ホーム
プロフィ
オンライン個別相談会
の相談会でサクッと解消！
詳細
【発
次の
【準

■ ■ ■

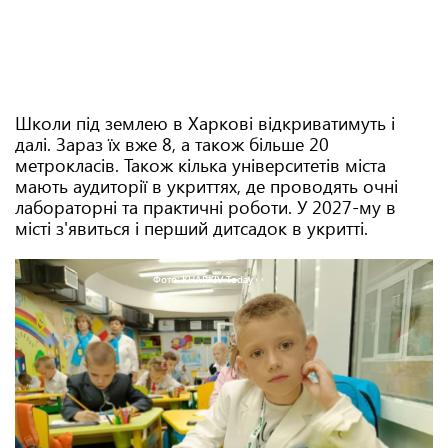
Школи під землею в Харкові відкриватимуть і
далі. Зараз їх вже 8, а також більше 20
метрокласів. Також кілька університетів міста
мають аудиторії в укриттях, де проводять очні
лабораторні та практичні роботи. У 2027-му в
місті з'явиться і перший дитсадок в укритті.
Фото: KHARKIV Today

■ ■ ■

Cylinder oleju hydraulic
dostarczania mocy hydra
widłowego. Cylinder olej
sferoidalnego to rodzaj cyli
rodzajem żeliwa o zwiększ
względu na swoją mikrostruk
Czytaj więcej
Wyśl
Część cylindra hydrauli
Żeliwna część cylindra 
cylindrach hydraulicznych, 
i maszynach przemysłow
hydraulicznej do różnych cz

■ ■ ■

• _Task instructions_:
Scan the material above for the word "Cylinder", and copy every line in which it is found.

• _The completed task_:
Cylinder oleju hydraulic
widłowego. Cylinder olej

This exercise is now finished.